由實驗結果可以發現，透過控制點膠口與基板的間距，可獲得小於點膠口直徑 (50 μm) 的膠點。特別的是若液柱長度為109 μm時將點膠口與基板間距控制在50-70 μm則直徑小於34 μm的膠點可輕易獲得。而潤濕性對流體轉移量在點膠製程間距小於70 μm時有顯著的影響，其結果顯示膠點大小隨潤濕性變差而降低。亦透過實驗設計在多次點膠實驗中發現，即使在最佳的潤濕條件下，若點膠製程間距低於28 μm的情況下將不會進行轉移。
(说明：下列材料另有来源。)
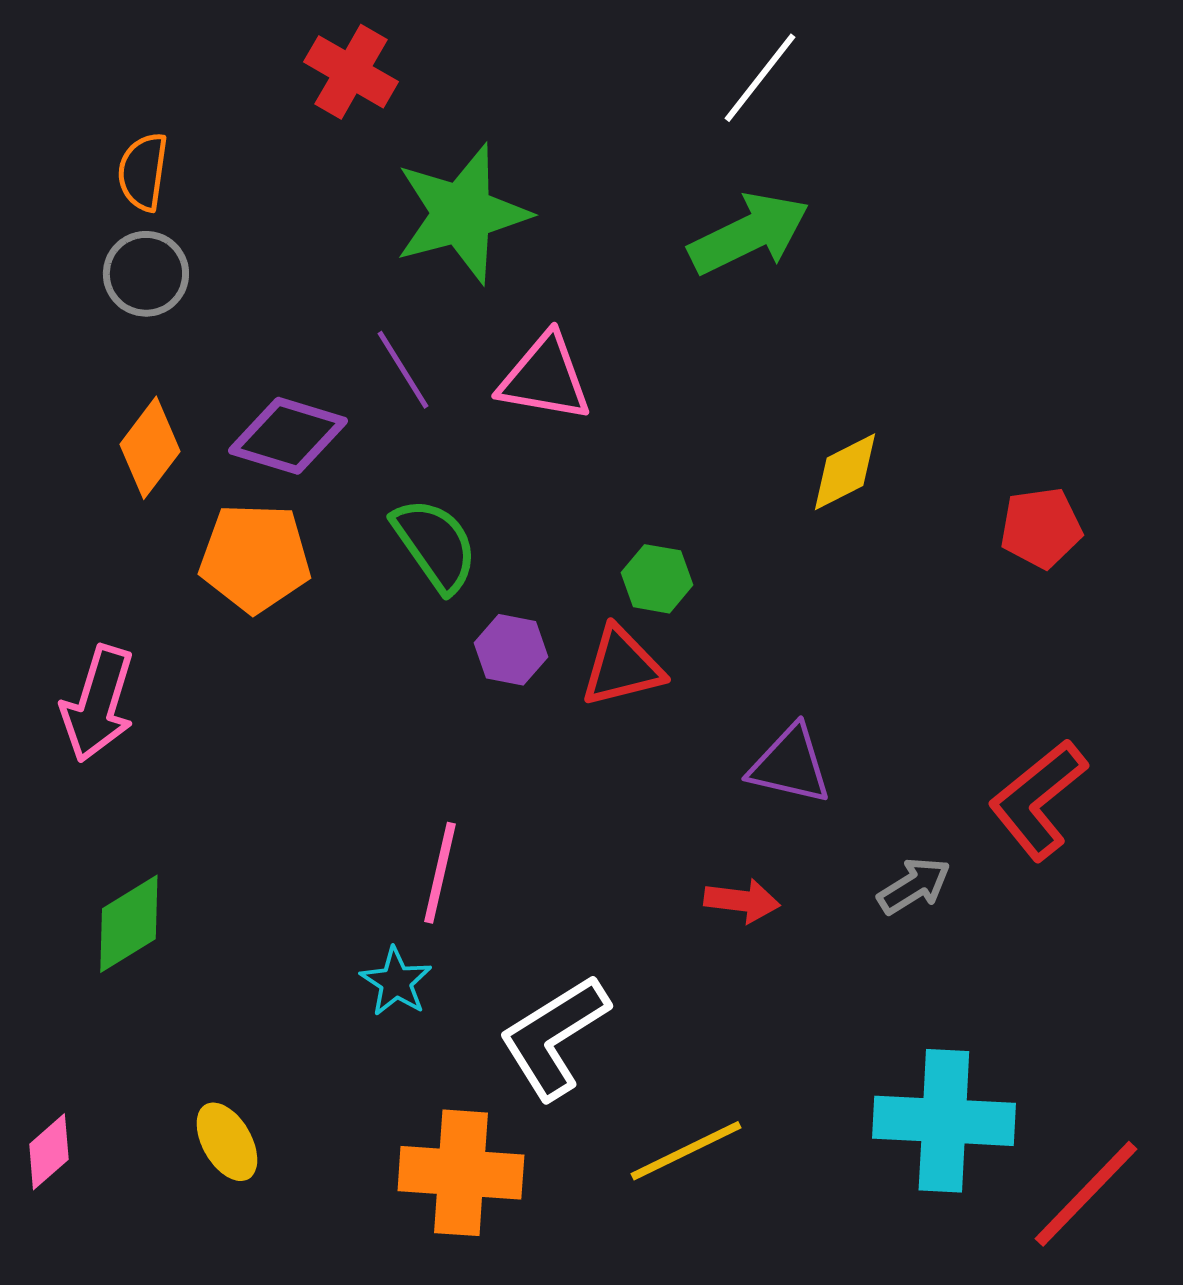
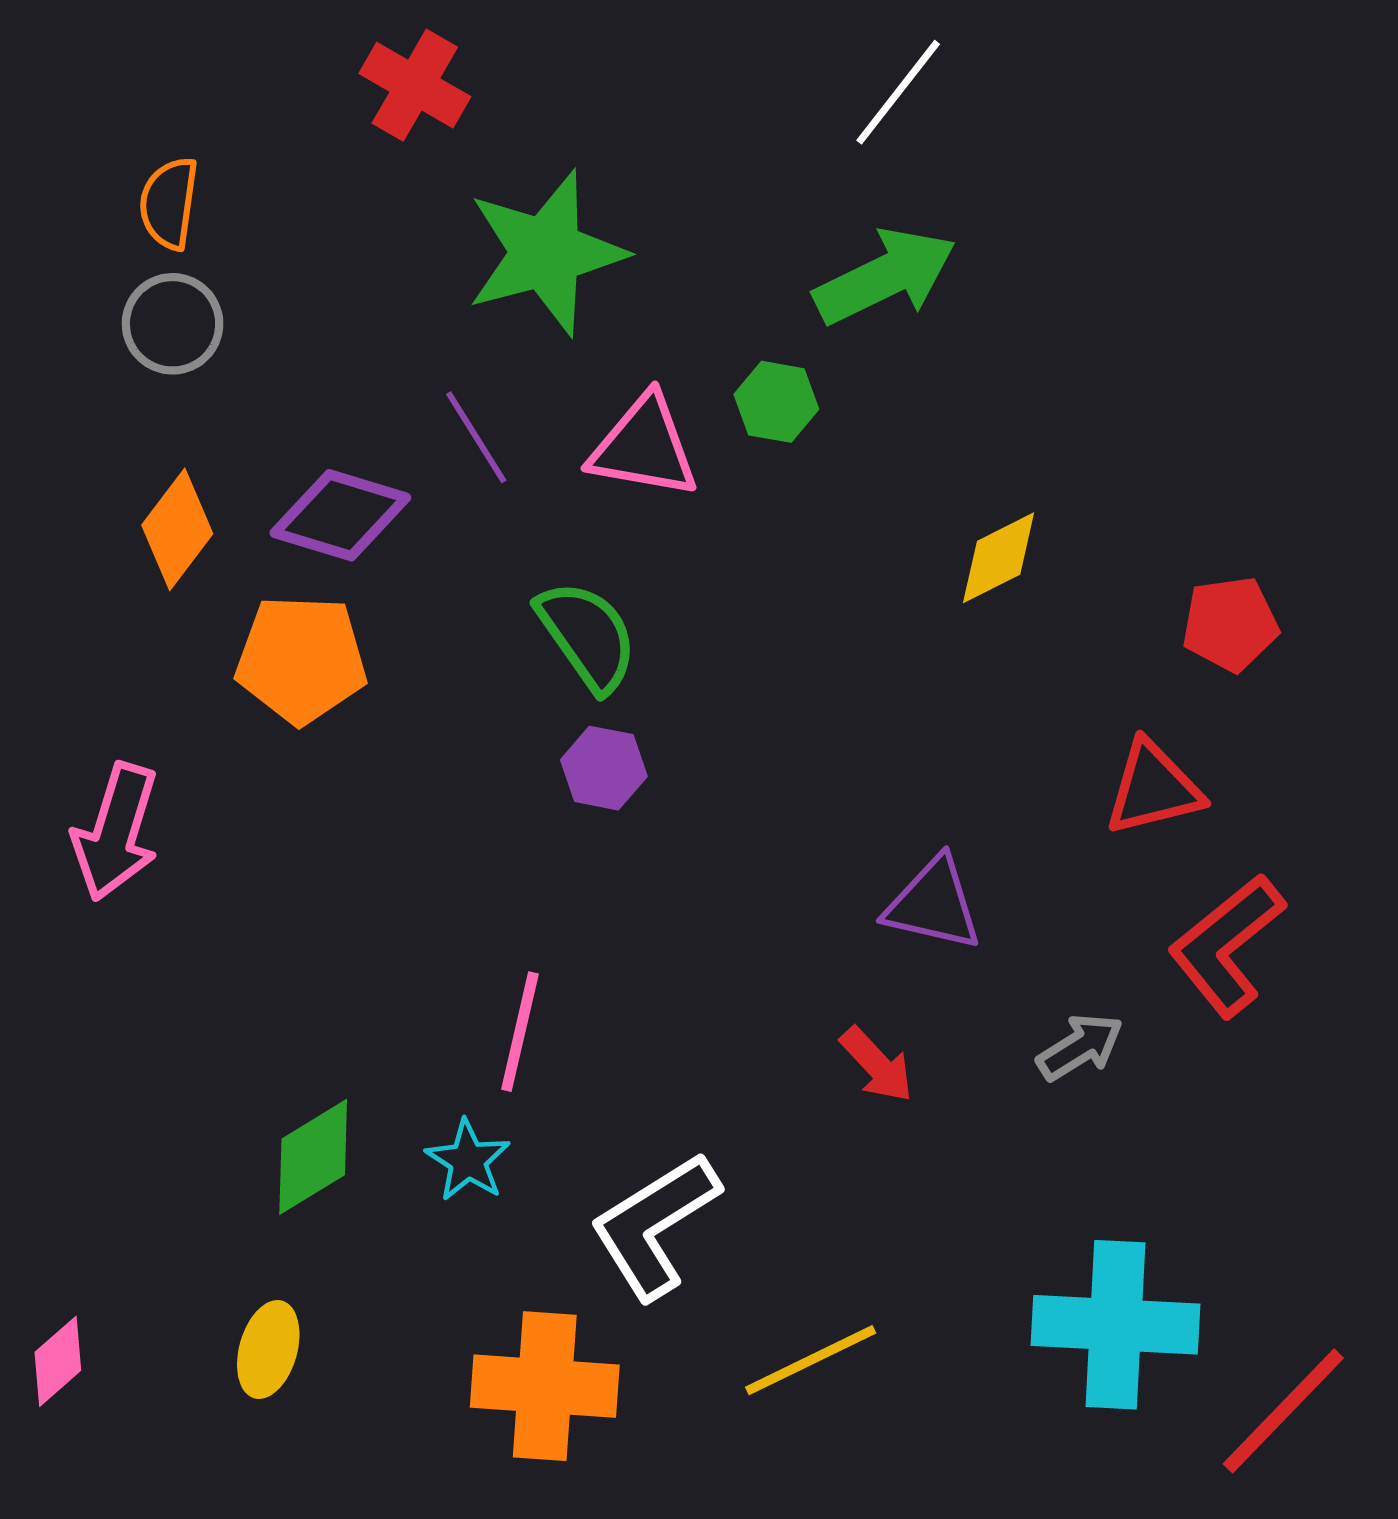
green semicircle: (435, 545) -> (587, 636), moved
green hexagon: (657, 579) -> (776, 402), moved
red triangle: (622, 667) -> (1153, 788), moved
red arrow: (742, 901) -> (877, 1065), turned 40
green diamond: (129, 924) -> (313, 1157), moved
yellow ellipse: (227, 1142) -> (268, 1349), turned 46

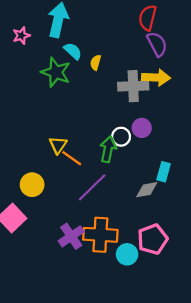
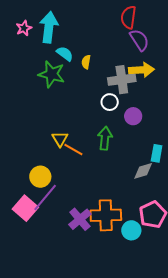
pink star: (21, 35) -> (24, 28), moved
white circle: (121, 137) -> (110, 102), moved
purple line: (92, 187) -> (45, 197), moved

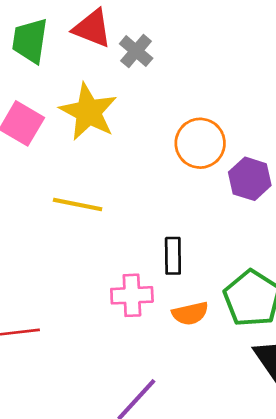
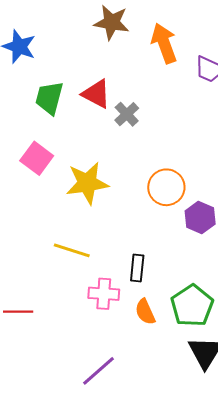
yellow star: (88, 112) -> (87, 183), moved, turned 30
yellow line: (78, 205) -> (72, 250), moved
orange semicircle: (190, 313) -> (145, 312), turned 72

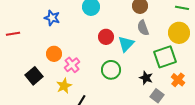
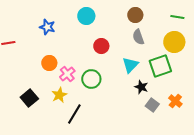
cyan triangle: (126, 44) -> (130, 65), moved
green circle: (111, 70) -> (91, 79), moved
black square: (34, 76) -> (29, 98), moved
orange cross: (178, 80) -> (175, 101), moved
The dynamics of micro dot formation in a piezoelectric dispensing mechanism is presented in this study. Aqueous glycerol solution as test fluid is employed to conduct a new dispensing process. A dot diameter was small than orifice diameter of 50 μm by the liquid column extruding to 110 μm. The complex morphologies of fluid transfer behavior during dot formation, including stretching of liquid, liquid column contacting on the target and residue liquid contracted into dispenser, are observed by high speed camera. A minimum dot diameter of 21 μm could easily achieved by reducing the distance between orifice and substrate. Moreover, the mechanisms of piezoelectric dispensing will also be discussed in this study.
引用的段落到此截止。